「鎧袖一触」とは?意味や使い方を例文を含めてご紹介

「鎧袖一触」という言葉、みなさんはご存知ですか?ごくまれに剣道の手ぬぐいや、戦闘物のアニメの台詞で目や耳にすることはありますが、読み方や意味を正しく知っていますか?ここでは、そんな「鎧袖一触」の意味や使い方を、例文を含めて詳しくご紹介しています。

目次

  1. 「鎧袖一触」の読み方
  2. 「鎧袖一触」の意味
  3. 「鎧袖一触」の由来
  4. 「鎧袖一触」の使い方
  5. 「鎧袖一触」のまとめ

「鎧袖一触」の読み方

「がいしゅういっそく」と読みます。「鎧」の文字を「よろい」と簡単に読むことはできても、「がい」と読むのはなかなか難しいですね。「袖」の文字も同じく、「そで」と読むことはあっても、日常生活で「しゅう」と読む機会は滅多にありません。この機会に覚えてみてください。

「鎧袖一触」の意味

「鎧袖一触」とは、とても簡単に相手を打ち負かすことのたとえです。また、弱い敵に対して簡単に大きなダメージを与えることのたとえでもあります。「鎧袖」とは、読んで字のごとく「鎧(よろい)」の「袖(そで)」のことを意味しています。そして「一触」とは、ほんの少しだけ触れることです。

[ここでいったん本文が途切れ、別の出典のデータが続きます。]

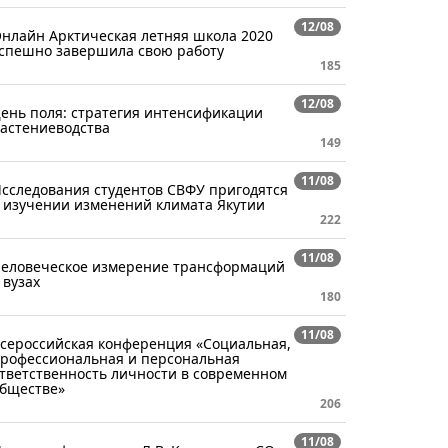
12/08
нлайн Арктическая летняя школа 2020
спешно завершила свою работу
185
12/08
ень поля: стратегия интенсификации
астениеводства
149
11/08
сследования студентов СВФУ пригодятся
 изучении изменений климата Якутии
222
11/08
еловеческое измерение трансформаций
 вузах
180
11/08
сероссийская конференция «Социальная,
рофессиональная и персональная
тветственность личности в современном
бществе»
206
11/08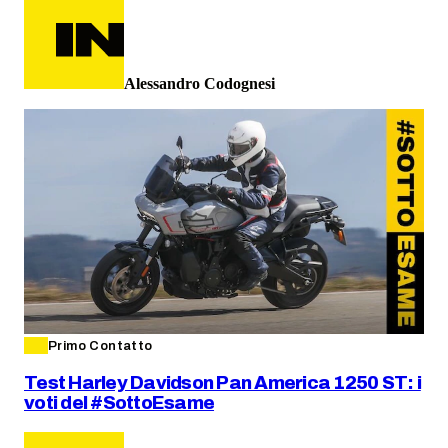
Alessandro Codognesi
Primo Contatto
Test Harley Davidson Pan America 1250 ST: i
voti del #SottoEsame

なので、「鎧袖一触」の本当の意味を知らないと、この漢字四文字から受けるイメージは、「鎧の袖にほんのちょっと触ること」となってしまうでしょう。しかし、ここに「相手を負かす」という意味が加わってはじめて「鎧袖一触」の意味が完成するのです。「ほんの少し触れる」という意味で使うと、間違いになりますのでご注意ください。

「鎧袖一触」の由来

「鎧袖一触」の歴史は意外にも浅く、江戸時代後期の歴史家「頼 山陽(らい さんよう)」が江戸幕府に依頼されて作成した、歴史書『日本外史(にほんがいし)』に由来となる一文があります。由来となったのは次の一文です。

“至如平清盛輩、臣鎧袖一触、皆自倒耳”
“清盛輩の如きに至りては、臣が鎧袖一触、皆自ら倒れんのみ”

これは「源為朝(みなもとのためとも)」が上皇に対して、「平清盛(たいらのきよもり)の輩(やから)ごときは、私の鎧の袖がちょっと触っただけで、みな勝手に自分から倒れていくでしょう。」と、自分の強さをアピールしている台詞です。

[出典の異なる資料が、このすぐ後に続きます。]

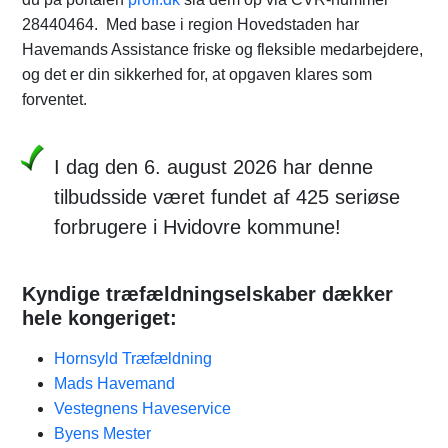
28440464. Med base i region Hovedstaden har
Havemands Assistance friske og fleksible medarbejdere,
og det er din sikkerhed for, at opgaven klares som
forventet.
I dag den 6. august 2026 har denne
tilbudsside været fundet af 425 seriøse
forbrugere i Hvidovre kommune!
Kyndige træfældningselskaber dækker
hele kongeriget:
Hornsyld Træfældning
Mads Havemand
Vestegnens Haveservice
Byens Mester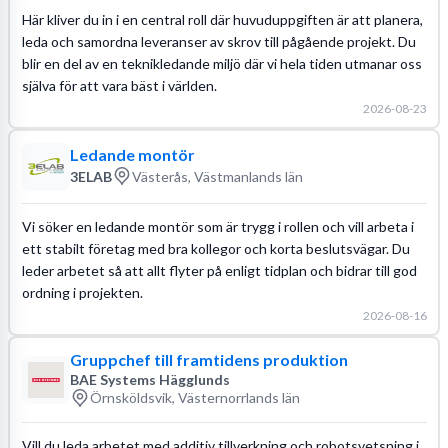
Här kliver du in i en central roll där huvuduppgiften är att planera,
leda och samordna leveranser av skrov till pågående projekt. Du
blir en del av en teknikledande miljö där vi hela tiden utmanar oss
själva för att vara bäst i världen.
2026-08-23
Ledande montör
3ELAB
Västerås, Västmanlands län
Vi söker en ledande montör som är trygg i rollen och vill arbeta i
ett stabilt företag med bra kollegor och korta beslutsvägar. Du
leder arbetet så att allt flyter på enligt tidplan och bidrar till god
ordning i projekten.
2026-08-16
Gruppchef till framtidens produktion
BAE Systems Hägglunds
Örnsköldsvik, Västernorrlands län
Vill du leda arbetet med additiv tillverkning och robotsvetsning i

この、鎧の袖がわずかに触れただけで敵がすぐに倒れてしまうというところから、「鎧袖一触」は、いとも簡単に相手を負かしてしまうことを指すようになりました。

「源為朝(みなもとのためとも)」とは?

ちなみに、この台詞を言ったとされている「源為朝」は、身長が2メートルを超える巨体で、弓の名手で有名でありましたが、かなりの暴れん坊でもあったそうです。平均身長が約160㎝の平安時代の人々がそんな大男に向かってこられたら、鎧の袖が触れただけで気を失ってしまうのも容易に想像できそうです。

「鎧袖一触」の使い方

「鎧袖一触」の意味が理解できたところで、どの様に使えばいいのでしょうか。例文を見てみましょう。

「鎧袖一触」の例文

1.チャンピオンは初の防衛線で、開始10秒「鎧袖一触」の大勝利をおさめた。
2.小学生相手に大人が圧倒的に勝利したからと言って、「鎧袖一触」と喜ぶのは大人気ない。
3.新入社員の未熟な企画は、社長によって「鎧袖一触」に却下された。
4.目にもとまらぬ早業で、「鎧袖一触」に叩き切られた。

「鎧袖一触」の引用

1.“鮭かも知れないと思う途端に、沖へのして、太い人造を「鎧袖一触」という威勢で切って行ってしまった。”(『河鱸遡上一考』:佐藤垢石)
2.“肉体が疲れて意志を失ってしまったときには、「鎧袖一触」、修辞も何もぬきにして、袈裟けさがけに人を抜打ちにしてしまう場合が多いように思われます。”(『女の決闘』:太宰治)

※いづれも青空文庫出典

どの例文からも、二者の間に圧倒的な力の差があることが伝わってきます。反撃する機会もなく、完膚(かんぷ)なきまでに瞬時に負かされている様子が伺えます。

「鎧袖一触」のまとめ

いかがでしたでしょうか。「鎧袖一触」の意味や使い方をご理解いただけましたか。日常生活ではほとんど馴染みのない言葉ですが、それだけに知っていると少し自慢できるかもしれません。これを機会に、覚えてみてはいかがでしょうか。